Russia Ukraine conflict: Fact-checking Russian TV's Ukraine claims
- Published
Russia has played down accusations of a military build-up near Ukraine's border - a view amplified by a state television channel, which has broadcast misleading footage about US tanks and planes.
We've fact-checked claims from one of the country's most well-known pro-government news shows - Vesti Nedeli ("News of the week").
The weekly news programme on Rossiya 1, Russia's most popular TV channel, is presented by Dmitry Kiselyov, a controversial media personality known for his anti-Western views.
An American plane lands in Alaska - not Ukraine
A recent report on the programme detailed the alleged build-up of Nato military hardware in Ukraine.
"Never before has there been so much of the alliance's military equipment on Ukrainian soil," said the narrator over footage of an American C-17 military transport plane landing on an airstrip.
But the aircraft did not, in fact, land in Ukraine.
The footage - apparently taken from the website of the US Department of Defense - actually shows the C-17 landing at Joint Base Elmendorf-Richardson in Alaska, external.
In the original version of the clip, mountains can be seen faintly in the background, but in the Russian version, they are not visible at all.
The Russian news report was sourced to a YouTube channel which says it broadcasts "US military news". That channel posted a slightly different and longer version of the plane landing. And the clip appears to have been brightened - an effect that obscured the mountains in the background.
But other details in the clip align exactly with the US Department of Defense video from Alaska. For instance, a white building, a small shack with a green roof, and other small details are visible in both pieces of footage.
There's no doubt the video clips came from the same source material - shot in Alaska, not Ukraine.
Old footage shows an American tank in Bulgaria - not Kyiv
The Vesti Nedeli report went on to suggest that American tanks have been delivered to Ukraine.
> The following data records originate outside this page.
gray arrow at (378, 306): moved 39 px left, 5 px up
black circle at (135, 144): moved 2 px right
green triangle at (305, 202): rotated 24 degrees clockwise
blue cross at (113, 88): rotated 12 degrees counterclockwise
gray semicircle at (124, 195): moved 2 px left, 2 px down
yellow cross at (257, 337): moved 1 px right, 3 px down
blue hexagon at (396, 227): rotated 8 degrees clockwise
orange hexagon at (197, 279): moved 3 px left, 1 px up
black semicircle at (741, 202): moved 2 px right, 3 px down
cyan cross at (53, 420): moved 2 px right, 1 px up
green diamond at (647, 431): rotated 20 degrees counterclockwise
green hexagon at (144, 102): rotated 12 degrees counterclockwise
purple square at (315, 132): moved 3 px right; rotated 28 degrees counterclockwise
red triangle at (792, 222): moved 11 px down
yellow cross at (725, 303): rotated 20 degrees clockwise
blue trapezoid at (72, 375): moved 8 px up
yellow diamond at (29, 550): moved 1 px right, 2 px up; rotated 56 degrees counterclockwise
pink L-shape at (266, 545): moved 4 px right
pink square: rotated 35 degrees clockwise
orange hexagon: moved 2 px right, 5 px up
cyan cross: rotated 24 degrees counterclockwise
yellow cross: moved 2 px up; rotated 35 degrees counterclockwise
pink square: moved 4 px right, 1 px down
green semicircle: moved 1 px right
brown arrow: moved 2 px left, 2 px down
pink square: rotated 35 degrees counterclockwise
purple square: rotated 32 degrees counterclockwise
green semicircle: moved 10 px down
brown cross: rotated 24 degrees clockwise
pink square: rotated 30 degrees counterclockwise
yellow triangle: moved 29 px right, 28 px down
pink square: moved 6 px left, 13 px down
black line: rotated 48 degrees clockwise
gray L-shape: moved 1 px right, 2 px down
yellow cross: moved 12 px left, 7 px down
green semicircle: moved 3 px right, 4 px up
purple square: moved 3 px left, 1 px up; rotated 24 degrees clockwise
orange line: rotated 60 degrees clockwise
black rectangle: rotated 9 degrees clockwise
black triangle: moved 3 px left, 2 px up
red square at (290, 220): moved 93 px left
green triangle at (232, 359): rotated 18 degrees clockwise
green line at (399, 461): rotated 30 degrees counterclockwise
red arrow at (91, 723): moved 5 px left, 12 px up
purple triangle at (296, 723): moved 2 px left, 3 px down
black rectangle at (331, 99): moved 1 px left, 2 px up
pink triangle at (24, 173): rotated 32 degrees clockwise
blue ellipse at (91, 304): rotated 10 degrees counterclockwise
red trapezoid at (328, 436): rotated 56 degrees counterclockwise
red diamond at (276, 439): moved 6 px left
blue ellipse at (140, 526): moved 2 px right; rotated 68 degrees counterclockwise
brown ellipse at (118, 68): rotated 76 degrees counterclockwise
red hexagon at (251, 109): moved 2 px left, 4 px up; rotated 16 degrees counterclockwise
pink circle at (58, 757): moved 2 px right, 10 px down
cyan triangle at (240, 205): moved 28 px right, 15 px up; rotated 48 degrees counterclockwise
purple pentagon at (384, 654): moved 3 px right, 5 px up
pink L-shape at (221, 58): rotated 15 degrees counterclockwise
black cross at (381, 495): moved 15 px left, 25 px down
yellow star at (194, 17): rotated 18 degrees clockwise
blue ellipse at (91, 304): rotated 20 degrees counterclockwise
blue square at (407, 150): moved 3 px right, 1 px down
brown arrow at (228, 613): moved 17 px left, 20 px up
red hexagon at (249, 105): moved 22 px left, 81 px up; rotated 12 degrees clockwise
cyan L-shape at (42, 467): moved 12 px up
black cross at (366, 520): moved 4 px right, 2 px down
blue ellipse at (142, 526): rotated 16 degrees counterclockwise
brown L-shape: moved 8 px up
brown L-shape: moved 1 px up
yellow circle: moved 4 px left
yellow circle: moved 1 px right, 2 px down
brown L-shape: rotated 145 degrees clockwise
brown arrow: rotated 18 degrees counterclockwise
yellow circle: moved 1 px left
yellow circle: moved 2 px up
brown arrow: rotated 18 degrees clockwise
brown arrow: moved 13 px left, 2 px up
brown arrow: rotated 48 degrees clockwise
It showed a clip of a US M1 Abrams tank being unloaded from a military transport plane, with a voiceover suggesting that the footage was either from the capital, Kyiv, or Lviv, in western Ukraine.
In fact, the footage is from Burgas, Bulgaria, site of a military exercise called Operation Speed and Power in 2015.
Again, it's US Department of Defence footage - a video, external and still images of the unloading were published by the American military, external.
We managed to find the original footage by searching through lists of details of the military hardware in the clip.
And again the details in the two clips match up, proving the falsehood beyond a doubt. Both the original video and the footage shown on Russian TV contain identical details such as a Lukoil truck and a man wearing a high-viz jacket.
Tracking down a Lord Palmerston 'quote' - that he never said
The high profile show also featured discussion about how the US was allegedly "pushing" Ukraine towards war with Russia.
Mr Kiselyov, once dubbed Russia's "chief propagandist", referenced a quote from an unlikely source to lament his country's plight: Lord Palmerston, British Prime Minister during the Crimean War in the 1850s.
The presenter quoted him saying: "It's so difficult to live when no-one wages war on Russia."
It was a useful historical argument for Mr Kiselyov's views, with one problem - there's no evidence that Lord Palmerston ever said it.
BBC Monitoring's Russia specialists went in search of the quote but were unable to find a credible record of the former prime minister ever saying it.
The University of Southampton, which holds an extensive Palmerston collection, also found no record of him making these comments. According to the university's archivist, there are no references to it in Palmerston: A Biography by David Brown.
In Russia, Lord Palmerston's observations have been reported as part of a speech he made in the House of Commons on 1 March 1848. But the quote is not in the official transcript of that address, external.
The earliest mention of the remarks that we've found attributed to Lord Palmerston are contained in a work of historical fiction - published in 2011.
The same phrase appeared in a blog post of another Russian fiction writer two years later.
The BBC has attempted to contact Vesti Nedeli for comment.
Analysis by Adam Robinson, Russian media analyst, BBC Monitoring
The main impression being transmitted on Russian state TV seems be that Ukraine and the West are somehow responsible for the upsurge in tensions. But the programmes offer little in the way of details as to what exactly they did to spark the tension.
The gap has been filled by various, at times conflicting theories- a tactic used in the past by Russian state media when Moscow is accused of something, such as during the Salisbury poisonings.
At times, a West bent on weakening Russia is cast as egging Ukraine on, at other times, it is a supposedly bloodthirsty Ukraine trying to drag the West into a war of revenge against Moscow.
There has also been an emphasis on emotional coverage of victims of alleged Ukrainian aggression in the conflict area. Ukraine alleges that Russia is to blame for most ceasefire violations.
Another claim is that Ukraine and the West are massing forces in the region.
But again, details are sketchy, and the footage used to illustrate this has at times been out of date.
So Ukraine says any military activity on its side is a response to the recent Russian military build-up in the region.